It’s fair to say that my contact with the world of public media over the past eighteen months hasn’t been without incident. When I look back at the first interviews I gave on Covid-19, including to UnHerd in May 2020, it is plainly evident that I still had no idea how politicised and nasty this controversy would become — I was still happy to share early hypotheses, not realising that they would be systematically collected and deployed to try to destroy my professional credibility, including by people I had previously respected and admired.
From the Sunday Times to the Guardian, senior MPs to Owen Jones, commentators have been lining up for months to pour scorn on my analysis. Even Tom Chivers, the Science Editor of UnHerd, (to which I am grateful for giving me the space to respond), writing in the Times this past weekend, singled me as the example par excellence of a “wrong” scientist:
But this is not the whole story. In the UnHerd interview which he is referring to, I had already discussed my paper of March 2020 which had hypothesised an Infection Fatality Rate, or IFR, in the UK in the region of 0.1%, and the interviewer Freddie Sayers then asked what I now believed it to be? “I think it would definitely be less that 1 in 1000 and probably closer to 1 in 10,000,” I replied, and then corrected myself within seconds: “probably not 1 but perhaps 5 in 10,000.”
Obviously, it was unwise to make such estimates in a media interview and I have since learned to be much more guarded. However, the figure itself is not quite as outrageous as the journalist evidently believes.
There has been a huge amount of confusion during this pandemic around terms such as “Infection Fatality Rate” and “Herd Immunity Threshold”, with journalists drawn to the simplified idea that you can determine these by simply adding up published totals since the start of the pandemic.
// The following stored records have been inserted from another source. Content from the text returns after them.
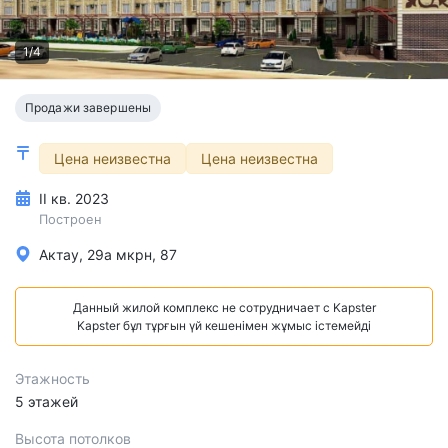
1/4
Продажи завершены
Цена неизвестна
Цена неизвестна
II кв. 2023
Построен
Актау, 29а мкрн, 87
Данный жилой комплекс не сотрудничает с Kapster
Kapster бұл тұрғын үй кешенімен жұмыс істемейді
Этажность
5 этажей
Высота потолков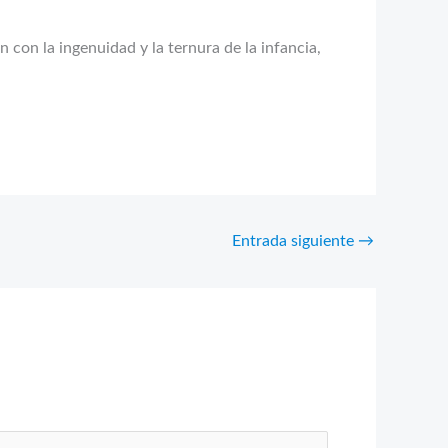
con la ingenuidad y la ternura de la infancia,
Entrada siguiente
→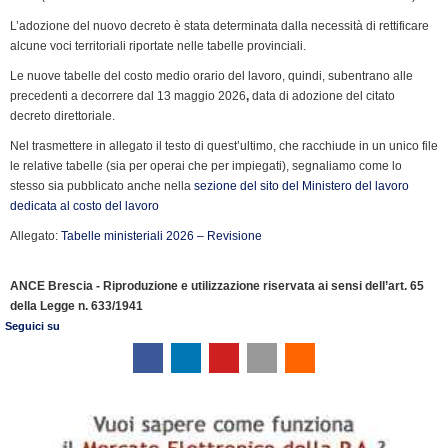
k
n
p
m
k
i
L’adozione del nuovo decreto è stata determinata dalla necessità di rettificare
e
alcune voci territoriali riportate nelle tabelle provinciali.
n
Le nuove tabelle del costo medio orario del lavoro, quindi, subentrano alle
d
precedenti a decorrere dal 13 maggio 2026
,
data di adozione del citato
l
decreto direttoriale.
y
Nel trasmettere in allegato il testo di quest’ultimo, che racchiude in un unico file
le relative tabelle (sia per operai che per impiegati), segnaliamo come lo
stesso sia pubblicato anche nella
sezione del sito del Ministero del lavoro
dedicata al costo del lavoro
Allegato:
Tabelle ministeriali 2026 – Revisione
ANCE Brescia - Riproduzione e utilizzazione riservata ai sensi dell’art. 65
della Legge n. 633/1941
Seguici su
In reality, both these numbers are constantly fluctuating, depending on the vulnerability of a particular population (age, changing levels of immunity) and the conditions at the time (season, behaviour).
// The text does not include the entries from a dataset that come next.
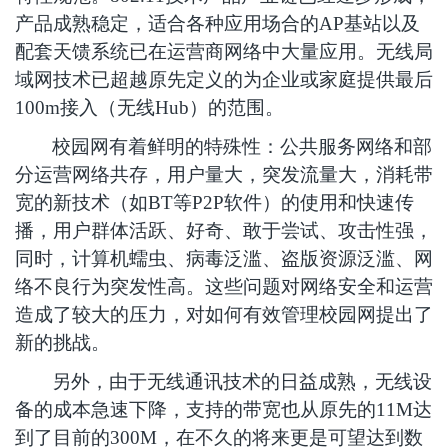
产品成熟稳定，适合各种应用场合的AP基站以及
配套天馈系统已在运营商网络中大量应用。无线局
域网技术已超越原先定义的为企业或家庭提供最后
100m接入（无线Hub）的范围。
校园网有着鲜明的特殊性：公共服务网络和部
分运营网络共存，用户量大，突发流量大，消耗带
宽的新技术（如BT等P2P软件）的使用和快速传
播，用户群体活跃、好奇、敢于尝试、攻击性强，
同时，计算机蠕虫、病毒泛滥、盗版资源泛滥、网
络不良行为突发性高。这些问题对网络安全和运营
造成了较大的压力，对如何有效管理校园网提出了
新的挑战。
另外，由于无线通讯技术的日益成熟，无线设
备的成本急速下降，支持的带宽也从原先的11M达
到了目前的300M，在不久的将来更是可望达到数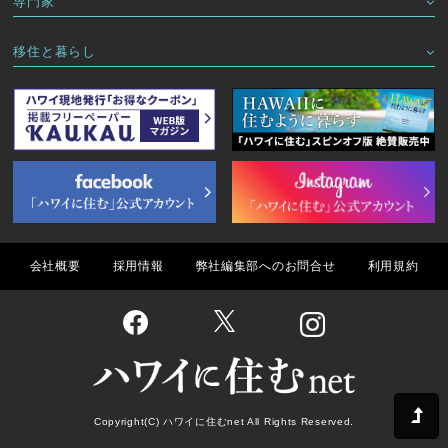
専門家
移住と暮らし
会社概要
採用情報
弊社編集部へのお問合せ
利用規約
Copyright(C) ハワイに住むnet All Rights Reserved.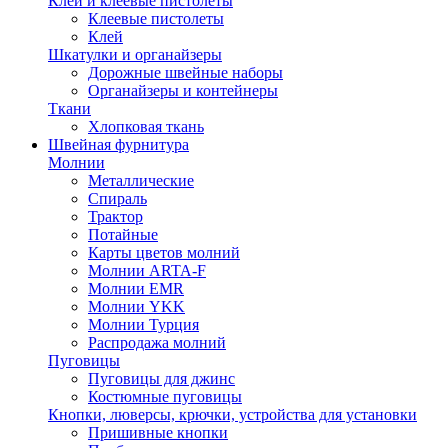
Клей и клеевые пистолеты
Клеевые пистолеты
Клей
Шкатулки и органайзеры
Дорожные швейные наборы
Органайзеры и контейнеры
Ткани
Хлопковая ткань
Швейная фурнитура
Молнии
Металлические
Спираль
Трактор
Потайные
Карты цветов молний
Молнии ARTA-F
Молнии EMR
Молнии YKK
Молнии Турция
Распродажа молний
Пуговицы
Пуговицы для джинс
Костюмные пуговицы
Кнопки, люверсы, крючки, устройства для установки
Пришивные кнопки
If IFR is to mean anything it must be attached to a particular wave of an infection at a particular time in a particular population. In May 2020 in the UK, particularly in London and the South East, it was indeed probable, and in my opinion remains so today, that around half the population had been exposed to Sars-CoV-2 and the Herd Immunity Threshold had been reached for that environment, which is why deaths and infections were coming down so rapidly. In this scenario, around 35,000 deaths for around 35m people would have indicated an IFR of around 1 in 1,000.